Ложное представление о причинах

Когда мы просим объяснить нам Французскую революцию, то мы ждем не изложения теории революции вообще, из которой вытекает 1789 год, и не разъяснения понятия революции, а анализа антецедентов, вызвавших этот революционный взрыв; объяснение — не что иное, как рассказ об антецедентах, который показывает, вследствие каких событий произошло событие 1789 г., и слово «причина» обозначает эти самые события: причины суть различные эпизоды интриги. Если в повседневной жизни меня спросят: «почему вы рассердились?» - я не стану перечислять всех причин, а начну небольшое повествование, сотканное из намерений и случайностей. Поэтому вызывает удивление количество книг, посвященных причинности в истории: почему именно в истории? Не проще ли исследовать повседневность, объясняя, почему Дюпон развелся, а Дюран поехал не в горы, а на море? Еще удобнее было бы исследовать причинность в Воспитании чувств: эпистемологический интерес был бы тот же, что при изучении причинности у Пиренна или Мишле. Считать историю чем-то обособленным, а занятия историка - какой-то

113

таинственной деятельностью, приводящей к историческому объяснению,

— просто предрассудок. Проблема причинности в истории есть пережиток палеоэпистемологической эры; мы все еще полагаем, что историк называет причины войны между Антонием и Октавианом, как физик (по идее) называет причины падения тел. Причина падения - это притяжение, которым объясняется также движение планет, и физик восходит от феномена к его принципу; он выводит из более общей теории поведение более мелкой системы; процесс объяснения идет сверху вниз. Историк, напротив, ограничивается горизонтальным планом: «причины» войны между Октавианом и Антонием - это события, предшествовавшие войне, точно так же как причины происходящего в акте IV Антония и Клеопатры - это то, что произошло в первых трех актах. Поэтому слово «причина» гораздо чаще употребляется в книгах об истории, чем в книгах по истории, где оно может ни разу не встретиться на пятистах страницах.

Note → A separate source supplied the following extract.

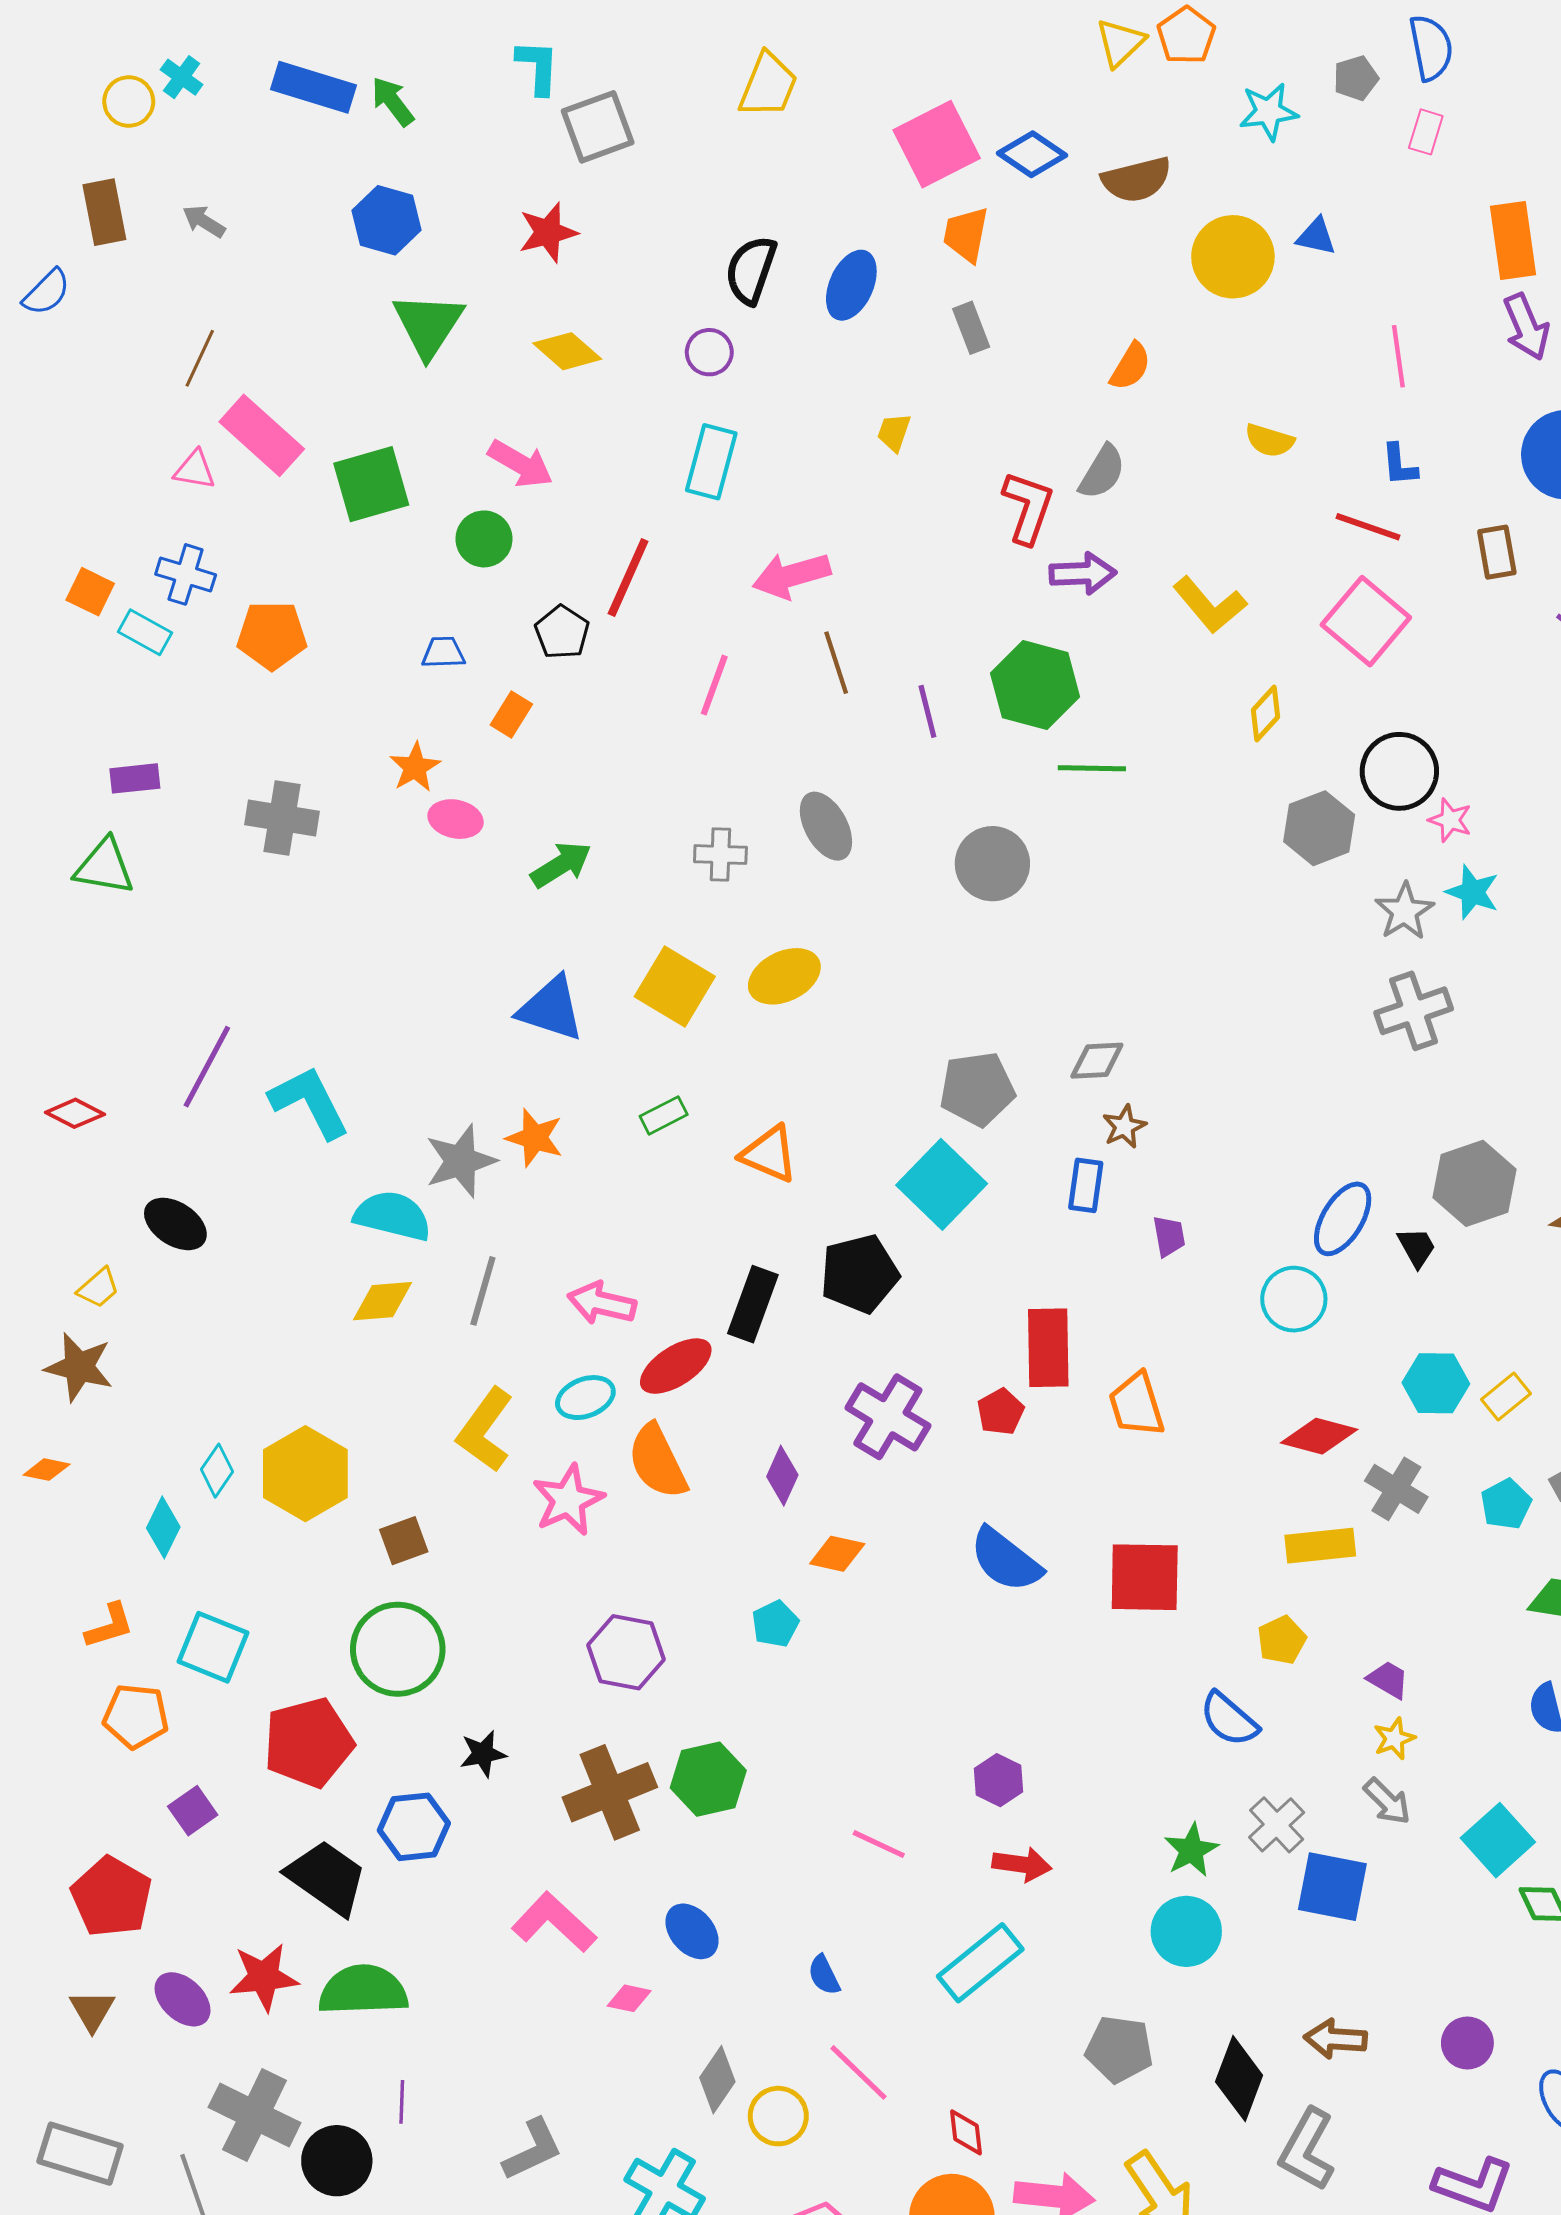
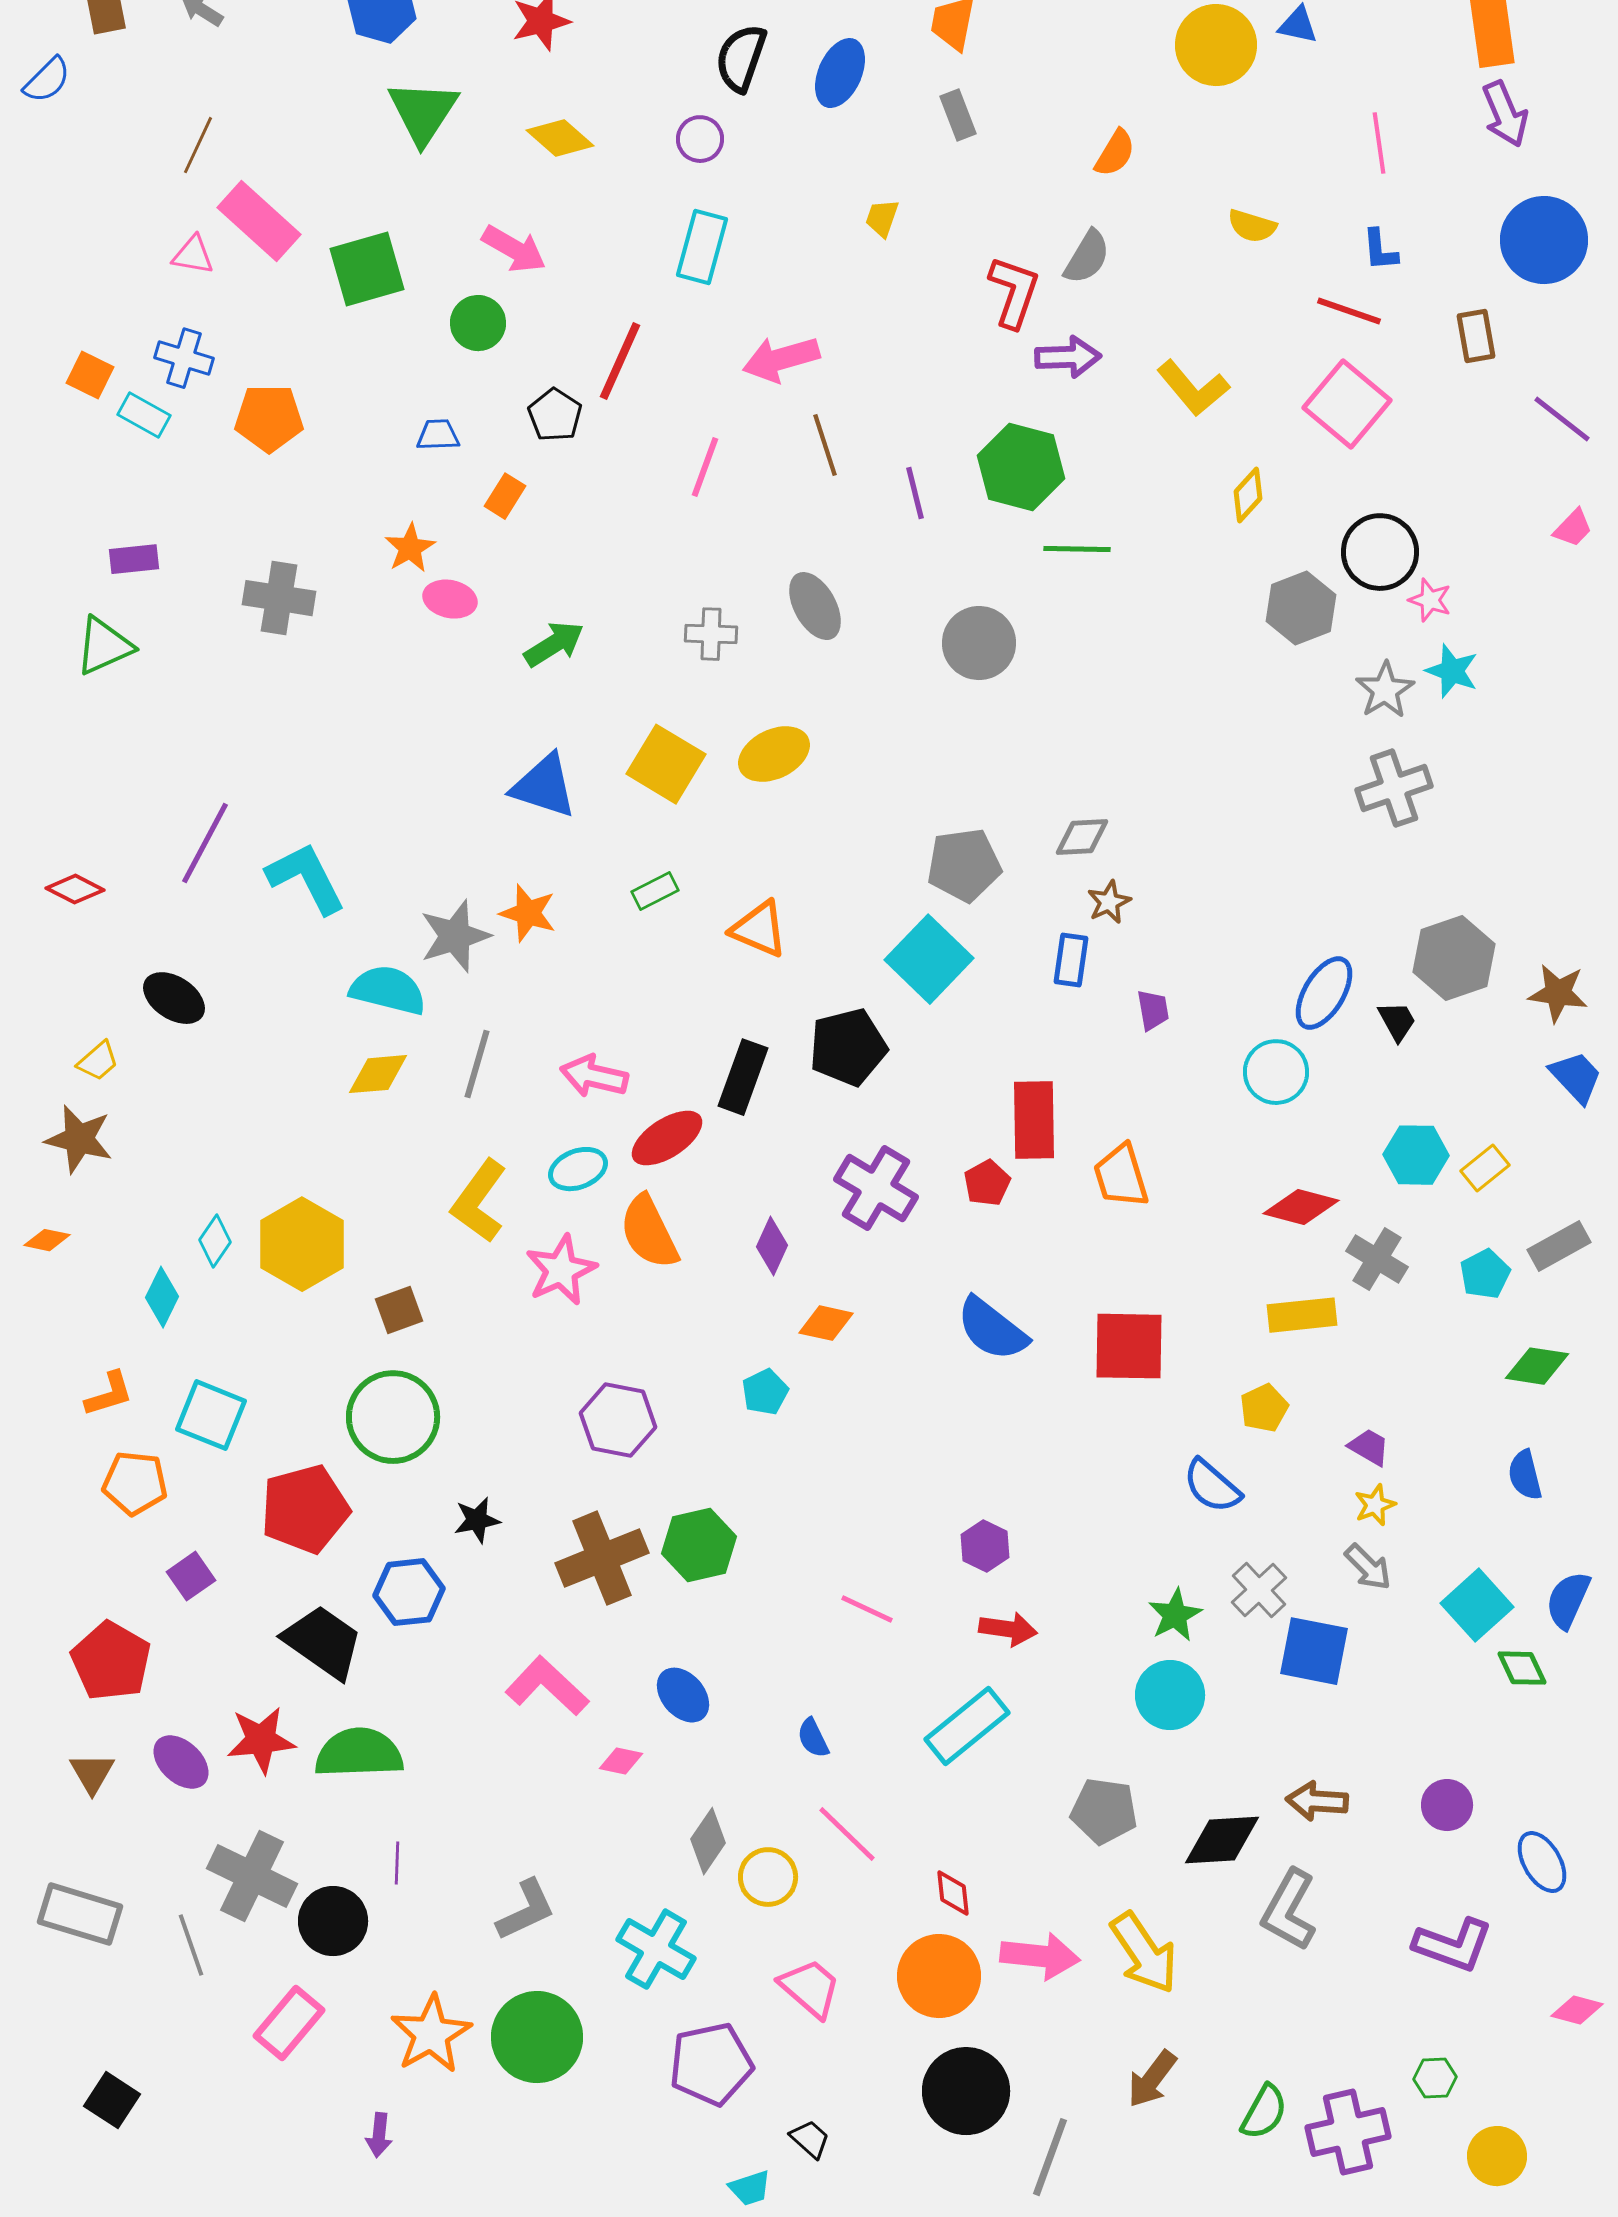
green triangle: (104, 867) -> (104, 646), turned -34
black diamond: (1239, 2079) -> (1222, 1840), turned 66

Сеньобос заявляет, что событие имеет причины, что все причины равнозначны и что выделить главные среди них невозможно: все они сыграли свою роль в появлении следствия, все они - полноценные причины. Такая точка зрения - двойная фикция. Историк не выделяет причин, сыгравших роль в появлении следствия, он ведет рассказ, в котором эпизоды следуют один за другим, а участники и факторы выстраивают свои действия в единое целое. Вполне позволительно и, может быть, даже удобно выделять один из этих эпизодов и называть его причиной, но развлекаться разделением интриги на части, присваивая им название причин, - это школярское занятие, имеющее смысл только в плане дискурса; разделив этот continuum на части, мы можем получить больше или меньше причин, в зависимости от конкретного случая (Великая армия в целом или каждый солдат в отдельности), и конца им не будет не только потому, что каждый причинный ряд восходит к началу времен, но, прежде всего, потому, что он очень быстро теряется в не-событийном: историки грядущих веков, которые будут гораздо проницательнее нас, увидят в душе вор-

чунов Великой армии нюансы, о которых мы даже не подозреваем. Только физик, поскольку он решил устанавливать законы в области абстракций, может перечислить абсолютно все переменные и дискретные

параметры какой-либо проблемы.

Во-вторых, Сеньобос, как и Тэн, видимо, полагает, что историк начинает с накопления фактов, затем ищет причины и неудовлетворен, если их не находит; это заблуждение, поскольку историк больше похож на журналиста, чем на детектива; он выполнит свою задачу, когда скажет,

114

что он увидел в источниках, а уж виновного он найдет, только если сможет. Но ведь детектив - это «хороший» историк? Конечно, но на нет и суда нет: если источники не позволят найти виновного, историк, тем не менее, останется историком. Все, что историк рассказывает - хорошо с профессиональной точки зрения: мы не замечаем лакун в причинах без специального усилия, и даже если мы их замечаем, то это положительное открытие мы совершаем, задав «дополнительные» вопросы. Но вот в чем загадка: как история остается историей, при том что она может в равной мере искать причины или же не уделять этому особого внимания, предлагать поверхностные причины или открывать глубокие причины и по своему желанию закручивать вокруг одного события сразу несколько интриг, в одинаковой степени экспликативных, хотя и совсем разных: дипломатическая, или экономическая, или психологическая, или просопографическая история истоков войны 1914г.? Стоит ли из этого делать заключение об «ограниченной исторической объективности»?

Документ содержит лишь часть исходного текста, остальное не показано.